■ Problem to work on ■
Report every line from the following entries that contains the string "click".

Stored data
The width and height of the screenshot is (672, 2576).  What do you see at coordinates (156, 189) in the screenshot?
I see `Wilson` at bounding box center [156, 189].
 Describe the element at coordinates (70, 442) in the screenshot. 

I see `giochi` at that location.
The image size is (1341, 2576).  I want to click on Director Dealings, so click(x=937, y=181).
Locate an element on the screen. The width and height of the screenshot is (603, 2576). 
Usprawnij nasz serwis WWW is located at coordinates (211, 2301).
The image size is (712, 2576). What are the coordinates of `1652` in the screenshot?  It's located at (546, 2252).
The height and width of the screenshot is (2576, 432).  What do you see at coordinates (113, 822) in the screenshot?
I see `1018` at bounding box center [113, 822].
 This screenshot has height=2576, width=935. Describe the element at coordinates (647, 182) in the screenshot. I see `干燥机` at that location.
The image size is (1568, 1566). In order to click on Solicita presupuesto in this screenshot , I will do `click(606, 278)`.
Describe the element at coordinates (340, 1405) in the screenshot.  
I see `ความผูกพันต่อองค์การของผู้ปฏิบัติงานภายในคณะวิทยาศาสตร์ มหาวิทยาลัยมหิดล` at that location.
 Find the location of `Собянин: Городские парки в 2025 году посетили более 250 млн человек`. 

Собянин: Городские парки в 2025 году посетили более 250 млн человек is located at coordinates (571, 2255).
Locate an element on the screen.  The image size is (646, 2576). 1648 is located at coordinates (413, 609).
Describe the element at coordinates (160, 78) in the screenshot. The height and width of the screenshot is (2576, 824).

■ Solution to this exercise ■
The image size is (1341, 2576).  I want to click on Director Dealings, so click(x=937, y=181).
The image size is (1568, 1566). In order to click on Solicita presupuesto in this screenshot , I will do `click(606, 278)`.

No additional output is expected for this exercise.